|Speaker :||Prof. Benoit Perthame (Universite Pierre et Marie Curie)|
|Title :||Selection, adaptation : a mathematical view of evolution|
|Time :||2017-11-01 (Wed) 15:00 - 16:00|
|Place :||Auditorium, 6 Floor, Institute of Mathematics (NTU Campus)|
Living systems are characterized by variability; in the view of C.~Darwin, they are subject to constant evolution through the three processes of population growth, selection by nutrients limitation and mutations.
Several mathematical theories have been proposed in order to describe the dynamics generated by the interaction between their environment and the trait selection of the `fittest'. One can use stochastic idividual based models, dynamical systems, game theory considering traits as strategies. From a populational point of view, the population obeys an integro-partial-differential equation for the density number.
We will give a self-contained mathematical model of such dynamics and show that an asymptotic method allows us to formalize precisely the concepts of monomorphic or polymorphic population. Then, we can describe the evolution of the ‘fittest trait’ and eventually to compute various forms of branching points which represent the cohabitation of two different populations.

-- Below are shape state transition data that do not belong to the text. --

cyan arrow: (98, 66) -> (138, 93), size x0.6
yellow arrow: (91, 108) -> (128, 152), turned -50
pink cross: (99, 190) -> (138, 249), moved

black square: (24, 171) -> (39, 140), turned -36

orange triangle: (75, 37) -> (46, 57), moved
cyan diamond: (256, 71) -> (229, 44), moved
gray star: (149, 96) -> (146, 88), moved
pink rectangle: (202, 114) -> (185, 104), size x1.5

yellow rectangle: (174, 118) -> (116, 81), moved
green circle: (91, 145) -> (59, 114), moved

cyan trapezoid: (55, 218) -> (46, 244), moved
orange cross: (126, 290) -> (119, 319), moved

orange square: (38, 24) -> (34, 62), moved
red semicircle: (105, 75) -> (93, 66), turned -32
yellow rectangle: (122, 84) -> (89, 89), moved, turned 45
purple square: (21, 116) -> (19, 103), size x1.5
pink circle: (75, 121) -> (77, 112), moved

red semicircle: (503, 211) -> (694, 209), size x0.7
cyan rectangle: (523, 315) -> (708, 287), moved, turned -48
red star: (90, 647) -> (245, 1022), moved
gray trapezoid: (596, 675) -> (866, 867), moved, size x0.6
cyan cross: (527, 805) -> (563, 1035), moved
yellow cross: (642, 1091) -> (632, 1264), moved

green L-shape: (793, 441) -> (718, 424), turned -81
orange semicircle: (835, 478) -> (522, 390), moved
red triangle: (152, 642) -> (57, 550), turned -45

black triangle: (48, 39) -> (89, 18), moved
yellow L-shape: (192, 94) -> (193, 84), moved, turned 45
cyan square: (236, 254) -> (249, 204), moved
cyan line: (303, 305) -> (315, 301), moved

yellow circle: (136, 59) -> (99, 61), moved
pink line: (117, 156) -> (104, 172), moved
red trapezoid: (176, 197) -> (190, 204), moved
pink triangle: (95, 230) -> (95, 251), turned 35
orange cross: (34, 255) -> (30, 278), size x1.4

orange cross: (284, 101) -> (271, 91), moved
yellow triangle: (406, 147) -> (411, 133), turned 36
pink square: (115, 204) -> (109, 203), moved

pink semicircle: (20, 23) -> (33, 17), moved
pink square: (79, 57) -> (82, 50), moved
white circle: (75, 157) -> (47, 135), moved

The concepts are based on the asymptotic analysis of the above mentioned parabolic equations once appropriately rescaled. This leads to concentrations of the solutions and the difficulty is to evaluate the weight and position of the moving Dirac masses that describe the population. We will show that a new type of Hamilton-Jacobi equation, with constraints, naturally describes this asymptotic.
Recent developments concern non-proliferative advantages and lead to define the notion of `effective fitness'.
This talk is based on collaborations with G. Barles, O. Diekmann, M. Gauduchon, S. Genieys, P.-E. Jabin, A. Lorz, S. Mirahimmi, S. Mischler and P. E. Souganidis.